I understand none of us are unnecessarily looking to add to our plate, but our streaming platforms are the way we are getting more people to use our product. So neglecting, or forgetting about it, is a bad business decision, especially in the talk space. 

Across all clusters, talk radio is far more likely to have high streaming use when it comes to total listening hours. Listeners are more loyal to our personalities and often can’t get the AM dial in their office buildings during the day, or even if they can, they don’t want to hear our voices through static, so they pull up the stream. 

It’s never been easier to listen to talk radio stations, thanks to our station apps and websites (although welcoming some sites to the 21st century would be a good idea). So, given the challenges many of us face on the AM band, why not push our audience to the stream and make sure the stream sounds just as good as the over-the-air product?

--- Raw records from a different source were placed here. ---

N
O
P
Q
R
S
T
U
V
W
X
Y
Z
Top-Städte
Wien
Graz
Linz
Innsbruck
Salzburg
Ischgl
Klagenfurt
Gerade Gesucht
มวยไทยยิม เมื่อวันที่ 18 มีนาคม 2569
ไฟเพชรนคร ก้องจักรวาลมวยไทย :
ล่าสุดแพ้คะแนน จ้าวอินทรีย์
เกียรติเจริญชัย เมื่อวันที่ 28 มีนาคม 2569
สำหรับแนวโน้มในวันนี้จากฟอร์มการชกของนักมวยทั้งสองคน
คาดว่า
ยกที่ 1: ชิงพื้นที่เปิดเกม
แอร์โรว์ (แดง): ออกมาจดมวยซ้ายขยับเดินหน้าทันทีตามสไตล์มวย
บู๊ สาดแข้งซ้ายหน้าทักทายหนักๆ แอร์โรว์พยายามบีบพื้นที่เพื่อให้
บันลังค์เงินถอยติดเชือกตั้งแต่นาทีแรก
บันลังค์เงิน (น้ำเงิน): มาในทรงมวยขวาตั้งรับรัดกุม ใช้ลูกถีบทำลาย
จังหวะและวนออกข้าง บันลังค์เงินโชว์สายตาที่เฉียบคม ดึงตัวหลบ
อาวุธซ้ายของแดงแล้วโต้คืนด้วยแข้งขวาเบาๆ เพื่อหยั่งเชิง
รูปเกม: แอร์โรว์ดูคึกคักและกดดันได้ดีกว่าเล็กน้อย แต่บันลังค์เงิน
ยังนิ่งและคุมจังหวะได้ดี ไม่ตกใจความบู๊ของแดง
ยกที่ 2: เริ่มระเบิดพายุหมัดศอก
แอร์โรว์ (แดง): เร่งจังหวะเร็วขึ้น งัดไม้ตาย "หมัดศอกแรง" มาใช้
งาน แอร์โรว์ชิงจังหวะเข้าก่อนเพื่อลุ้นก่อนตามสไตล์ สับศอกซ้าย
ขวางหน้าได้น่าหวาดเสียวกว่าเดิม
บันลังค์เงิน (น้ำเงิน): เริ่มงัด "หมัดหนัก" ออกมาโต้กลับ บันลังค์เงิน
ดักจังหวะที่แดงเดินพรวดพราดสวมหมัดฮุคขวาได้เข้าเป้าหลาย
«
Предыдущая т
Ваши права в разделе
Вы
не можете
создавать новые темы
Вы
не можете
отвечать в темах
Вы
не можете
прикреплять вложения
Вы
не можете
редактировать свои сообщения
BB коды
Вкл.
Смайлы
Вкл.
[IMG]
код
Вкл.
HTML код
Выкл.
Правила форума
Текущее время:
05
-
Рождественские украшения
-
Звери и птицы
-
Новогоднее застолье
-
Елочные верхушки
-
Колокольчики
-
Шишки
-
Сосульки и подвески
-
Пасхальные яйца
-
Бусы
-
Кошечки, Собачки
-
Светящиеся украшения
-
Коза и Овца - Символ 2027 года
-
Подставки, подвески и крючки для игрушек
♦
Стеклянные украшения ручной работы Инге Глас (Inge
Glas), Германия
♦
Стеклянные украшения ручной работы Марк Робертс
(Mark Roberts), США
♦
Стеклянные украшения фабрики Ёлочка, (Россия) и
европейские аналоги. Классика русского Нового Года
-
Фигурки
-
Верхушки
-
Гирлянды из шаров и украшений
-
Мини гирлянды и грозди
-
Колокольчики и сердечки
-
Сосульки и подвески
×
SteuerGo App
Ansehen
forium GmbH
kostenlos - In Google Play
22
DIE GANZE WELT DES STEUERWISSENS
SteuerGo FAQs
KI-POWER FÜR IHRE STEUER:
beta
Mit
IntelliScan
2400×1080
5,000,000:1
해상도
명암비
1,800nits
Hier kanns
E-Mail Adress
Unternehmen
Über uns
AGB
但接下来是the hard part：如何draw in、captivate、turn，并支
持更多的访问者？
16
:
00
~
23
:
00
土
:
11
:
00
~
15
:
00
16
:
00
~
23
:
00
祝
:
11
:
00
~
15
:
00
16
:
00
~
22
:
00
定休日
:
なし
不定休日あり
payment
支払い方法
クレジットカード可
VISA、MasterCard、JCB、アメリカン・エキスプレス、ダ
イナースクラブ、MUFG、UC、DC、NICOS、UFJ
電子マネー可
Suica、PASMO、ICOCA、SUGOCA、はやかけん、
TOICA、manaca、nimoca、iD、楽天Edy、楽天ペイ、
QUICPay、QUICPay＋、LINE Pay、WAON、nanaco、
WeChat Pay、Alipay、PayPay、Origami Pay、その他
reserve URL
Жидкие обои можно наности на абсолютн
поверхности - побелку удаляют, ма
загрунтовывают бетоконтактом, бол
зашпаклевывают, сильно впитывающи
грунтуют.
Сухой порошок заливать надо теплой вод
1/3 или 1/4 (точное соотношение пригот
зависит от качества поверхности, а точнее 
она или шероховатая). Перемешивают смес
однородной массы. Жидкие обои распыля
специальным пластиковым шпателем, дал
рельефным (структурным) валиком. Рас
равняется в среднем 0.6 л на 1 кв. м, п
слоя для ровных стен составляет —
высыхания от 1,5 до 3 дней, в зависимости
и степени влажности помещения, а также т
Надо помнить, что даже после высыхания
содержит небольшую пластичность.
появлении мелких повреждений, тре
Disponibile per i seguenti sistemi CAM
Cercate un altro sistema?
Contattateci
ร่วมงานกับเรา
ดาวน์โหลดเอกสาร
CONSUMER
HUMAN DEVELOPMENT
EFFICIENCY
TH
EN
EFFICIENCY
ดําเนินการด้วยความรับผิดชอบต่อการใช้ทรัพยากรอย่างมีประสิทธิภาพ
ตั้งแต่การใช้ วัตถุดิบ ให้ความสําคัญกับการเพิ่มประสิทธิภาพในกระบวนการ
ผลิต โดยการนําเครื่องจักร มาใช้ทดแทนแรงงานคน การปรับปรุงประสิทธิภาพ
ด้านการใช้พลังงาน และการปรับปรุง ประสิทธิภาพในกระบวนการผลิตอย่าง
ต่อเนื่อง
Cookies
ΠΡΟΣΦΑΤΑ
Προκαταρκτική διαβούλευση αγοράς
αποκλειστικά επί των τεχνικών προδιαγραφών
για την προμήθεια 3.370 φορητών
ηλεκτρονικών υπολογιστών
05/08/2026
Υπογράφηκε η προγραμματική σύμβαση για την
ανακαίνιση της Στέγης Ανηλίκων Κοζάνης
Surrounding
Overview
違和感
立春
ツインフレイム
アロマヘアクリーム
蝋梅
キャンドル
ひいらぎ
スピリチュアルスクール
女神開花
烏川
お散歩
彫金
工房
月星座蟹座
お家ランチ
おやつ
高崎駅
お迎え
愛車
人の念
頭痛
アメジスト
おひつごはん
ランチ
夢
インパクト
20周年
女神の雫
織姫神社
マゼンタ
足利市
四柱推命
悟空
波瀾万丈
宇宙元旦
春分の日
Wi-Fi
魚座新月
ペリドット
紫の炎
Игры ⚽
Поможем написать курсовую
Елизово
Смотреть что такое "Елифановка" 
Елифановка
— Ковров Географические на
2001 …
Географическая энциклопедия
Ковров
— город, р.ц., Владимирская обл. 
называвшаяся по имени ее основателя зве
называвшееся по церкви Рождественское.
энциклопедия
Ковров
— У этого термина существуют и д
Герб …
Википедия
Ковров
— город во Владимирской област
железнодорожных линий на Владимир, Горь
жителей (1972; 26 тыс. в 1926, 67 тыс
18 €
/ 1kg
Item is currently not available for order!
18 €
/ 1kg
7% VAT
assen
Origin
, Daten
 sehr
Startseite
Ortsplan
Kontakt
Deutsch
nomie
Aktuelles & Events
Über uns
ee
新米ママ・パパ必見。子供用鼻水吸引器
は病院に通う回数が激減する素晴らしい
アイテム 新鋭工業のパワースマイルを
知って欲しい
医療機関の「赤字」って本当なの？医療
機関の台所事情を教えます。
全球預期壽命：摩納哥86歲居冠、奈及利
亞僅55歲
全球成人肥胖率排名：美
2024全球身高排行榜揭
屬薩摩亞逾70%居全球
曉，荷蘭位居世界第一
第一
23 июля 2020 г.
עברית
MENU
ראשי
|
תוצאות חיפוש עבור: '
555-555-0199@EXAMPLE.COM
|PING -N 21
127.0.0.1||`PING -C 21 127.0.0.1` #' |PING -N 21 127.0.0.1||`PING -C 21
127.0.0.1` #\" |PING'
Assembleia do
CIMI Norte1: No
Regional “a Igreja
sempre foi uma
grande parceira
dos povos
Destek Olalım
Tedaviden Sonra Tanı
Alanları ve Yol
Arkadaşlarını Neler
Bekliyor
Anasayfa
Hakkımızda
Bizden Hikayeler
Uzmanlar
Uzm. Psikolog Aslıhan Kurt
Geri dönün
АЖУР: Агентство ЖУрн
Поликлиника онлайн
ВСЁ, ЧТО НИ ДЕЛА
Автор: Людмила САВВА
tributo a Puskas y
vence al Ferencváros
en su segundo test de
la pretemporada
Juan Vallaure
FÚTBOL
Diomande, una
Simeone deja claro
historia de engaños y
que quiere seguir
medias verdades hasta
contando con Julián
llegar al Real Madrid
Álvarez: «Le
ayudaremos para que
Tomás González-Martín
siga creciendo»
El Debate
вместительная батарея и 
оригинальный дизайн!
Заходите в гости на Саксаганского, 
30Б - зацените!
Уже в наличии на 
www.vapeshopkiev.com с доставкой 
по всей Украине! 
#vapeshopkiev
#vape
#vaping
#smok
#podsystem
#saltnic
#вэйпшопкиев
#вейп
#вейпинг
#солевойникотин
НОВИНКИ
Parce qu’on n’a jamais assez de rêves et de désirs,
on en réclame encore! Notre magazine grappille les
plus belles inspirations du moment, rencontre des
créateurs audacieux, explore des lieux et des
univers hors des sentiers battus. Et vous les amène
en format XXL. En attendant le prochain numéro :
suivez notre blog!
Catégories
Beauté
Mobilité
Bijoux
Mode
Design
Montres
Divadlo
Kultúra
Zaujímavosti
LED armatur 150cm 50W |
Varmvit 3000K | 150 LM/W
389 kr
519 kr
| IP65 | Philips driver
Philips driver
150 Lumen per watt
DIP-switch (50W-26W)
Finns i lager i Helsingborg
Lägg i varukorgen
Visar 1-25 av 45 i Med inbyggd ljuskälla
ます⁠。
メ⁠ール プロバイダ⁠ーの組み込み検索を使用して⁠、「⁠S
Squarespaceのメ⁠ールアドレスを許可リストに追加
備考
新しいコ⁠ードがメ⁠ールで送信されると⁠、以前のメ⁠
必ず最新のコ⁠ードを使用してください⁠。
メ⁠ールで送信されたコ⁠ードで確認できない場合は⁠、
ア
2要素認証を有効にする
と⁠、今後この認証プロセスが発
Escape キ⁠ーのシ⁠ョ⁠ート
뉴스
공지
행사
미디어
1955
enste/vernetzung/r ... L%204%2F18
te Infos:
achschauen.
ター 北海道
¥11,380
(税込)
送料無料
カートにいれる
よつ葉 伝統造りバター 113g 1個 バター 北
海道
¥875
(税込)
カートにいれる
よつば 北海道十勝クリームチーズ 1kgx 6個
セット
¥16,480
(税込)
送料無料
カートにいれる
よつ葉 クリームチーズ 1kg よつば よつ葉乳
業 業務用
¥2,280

The tricky part in putting together a quality stream sound is trying to balance what ads are programmatic, which ones are sold locally, where is the unfilled inventory and what is filling that gap?

And unlike your over-the-air product, where you can go into a studio, see what’s coming up, and move inventory around, that technology is not available in most cases. So yes, it’s a guessing game.

But as the talk climate continues to change, the best thing we can do to build our brand and trust with the next generation of talk radio listeners is to find them and engage them where they are, which may not always be next to a physical radio. That will be on a stream. How do I know that? Because if they have a smartphone, they have (access to) the stream.

Of course, the over-the-air product remains the massive revenue generator for our stations, as in most cases, the streaming revenue is not close to comparable. But then, if we look years down the road, that will likely start to change. 

To what degree? That’s unknown. But double-digit growth on an annual basis should not be out of the question when it comes to stream listening. It should be a very achievable goal, especially in our format. So our listeners who are P1’s, love the station and want to consume as much of the content as they can, can be on the AirPods in the gym, desk at work, or in their home office and listen to our radio stations. 

Heck, with Alexa and Google Home, they don’t even have to turn a dial! They just speak. So if they’re there, let’s keep them there.

There are simply too many media options today to lose our listeners due to sloppy streaming quality that makes us sound like a college radio station. Instead, listeners, who find us there should be rewarded with a listening experience that is just as high-quality as what they would get on the AM or FM band.

And if we play our cards right, it will be better, serving the industry incredibly well through a new generation of listeners.